In a large skillet, cook pork over medium heat until no longer pink; drain. Remove pork with a slotted spoon and set aside.

2. Stage

In the same skillet, stir-fry the cabbage, celery and onions in oil until crisp-tender. Add the shrimp, water chestnuts, bean sprouts, garlic, soy sauce, sugar and reserved pork; stir-fry 4 minutes longer or until liquid has evaporated. Remove from the heat.

3. Stage

Position one egg roll wrapper with a corner facing you. Spoon 1/3 cup filling on the bottom third of wrapper. Fold a bottom corner over filling; fold sides over filling toward center.
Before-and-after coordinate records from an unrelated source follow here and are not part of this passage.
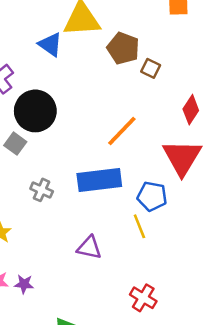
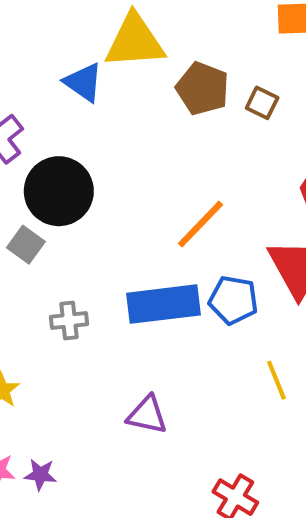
brown square: (151, 68) -> (262, 103), moved
gray cross: (42, 190) -> (69, 321), turned -30
blue pentagon: (152, 196) -> (233, 300), moved
yellow line: (139, 226) -> (276, 380), moved

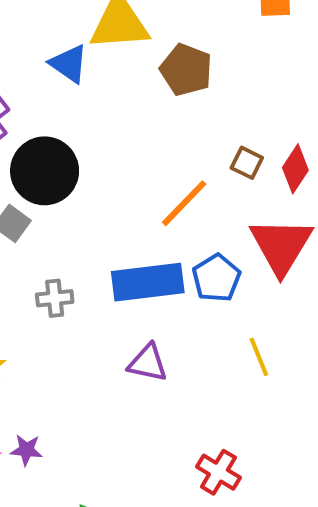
brown square: (262, 103) -> (247, 163), moved
blue pentagon: (233, 300) -> (216, 278), turned 30
purple triangle: (147, 415) -> (148, 363), moved

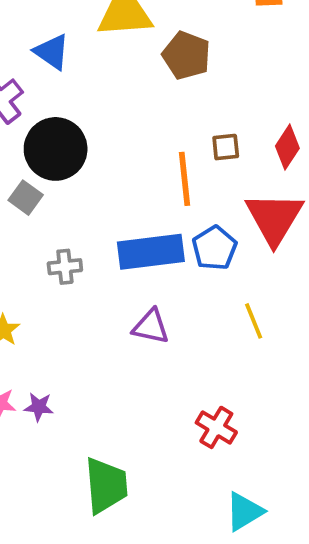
blue triangle: (69, 64) -> (52, 52), moved
brown square: (247, 163) -> (226, 147), moved, turned -32
orange line: (184, 203) -> (185, 179), turned -50

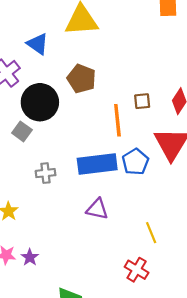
brown pentagon: (186, 55) -> (81, 79), moved
yellow line: (254, 321) -> (151, 233), moved
purple star: (39, 407) -> (30, 257), turned 30

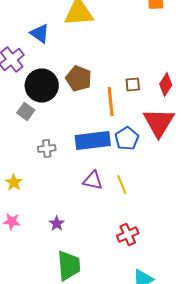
brown pentagon: (81, 79) -> (79, 78), moved
yellow line: (151, 233) -> (122, 184), moved
purple star: (30, 257) -> (57, 224), moved
red cross: (137, 270) -> (128, 234), turned 35

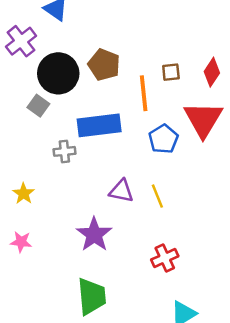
blue rectangle: (93, 140) -> (99, 125), moved
purple star: (57, 224) -> (94, 234), moved, size x1.8

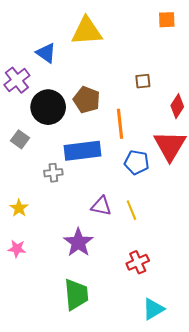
brown square: (171, 72) -> (143, 81), moved
gray square: (38, 106) -> (20, 139), moved
blue pentagon: (164, 139) -> (137, 162), turned -30

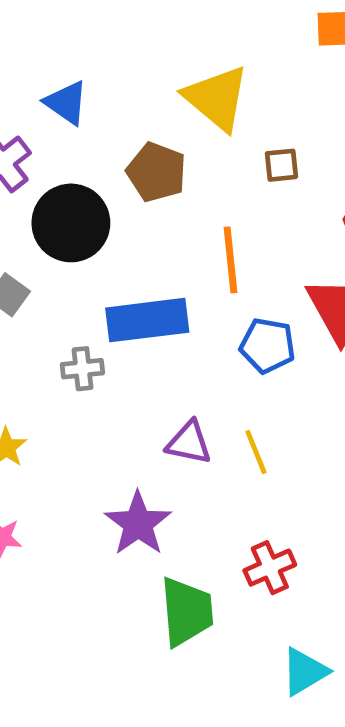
yellow triangle: (87, 31) -> (217, 98), moved, turned 44
brown pentagon: (87, 100) -> (156, 172), moved
green trapezoid: (76, 294) -> (187, 612), moved

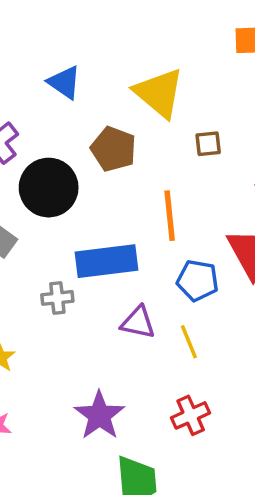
blue triangle: (66, 103) -> (64, 82), moved
purple triangle: (189, 443) -> (138, 322), moved
yellow line: (256, 452) -> (189, 342), moved
red cross: (270, 568) -> (191, 415), moved

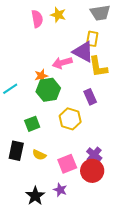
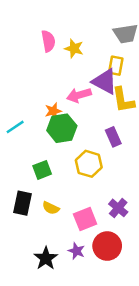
yellow star: (58, 15) -> (74, 48), moved
red circle: (92, 171) -> (107, 246), moved

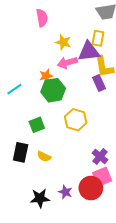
yellow star: (74, 48) -> (63, 42), moved
purple triangle: (105, 82) -> (89, 51), turned -35
purple rectangle: (113, 137) -> (99, 83), moved
pink square: (85, 219) -> (102, 177), moved
black star: (46, 258) -> (40, 198), turned 30

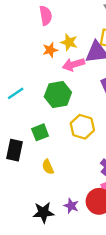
orange star: (46, 76) -> (50, 50), moved
black rectangle: (21, 152) -> (14, 150), moved
yellow semicircle: (44, 156) -> (48, 167), turned 40

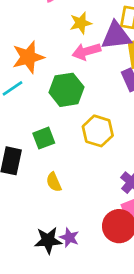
yellow star: (69, 42) -> (81, 23), turned -30
orange star: (50, 50) -> (28, 57), moved, size x1.6
purple star: (71, 206) -> (69, 237), moved

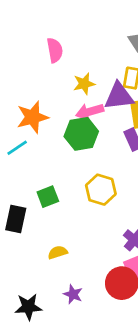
green hexagon: (67, 90) -> (81, 134), moved
yellow semicircle: (54, 182) -> (58, 252), moved, turned 96
black star: (48, 240) -> (28, 307), moved

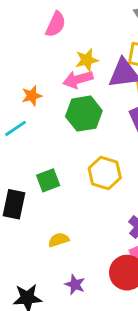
pink semicircle: (55, 50) -> (56, 24), turned 35
pink arrow: (90, 112) -> (78, 79), moved
orange star: (33, 117) -> (32, 96), size x0.6

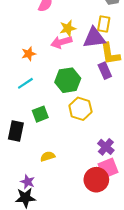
green hexagon: (84, 114) -> (68, 80), moved
cyan line: (15, 128) -> (25, 83), moved
purple star: (75, 284) -> (28, 182), moved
Moisten top corner with water; roll up tightly to seal. Repeat with remaining wrappers and filling.

4. Stage

In an electric skillet, heat 1 in. of oil to 375°. Fry egg rolls for 1-2 minutes on each side or until golden brown. Drain on paper towels.

5. Stage

For sauce, combine the sugar, cornstarch and seasoned salt in a saucepan; gradually add the remaining ingredients. Bring to a boil; cook and stir for 2 minutes or until thickened. Serve with egg rolls.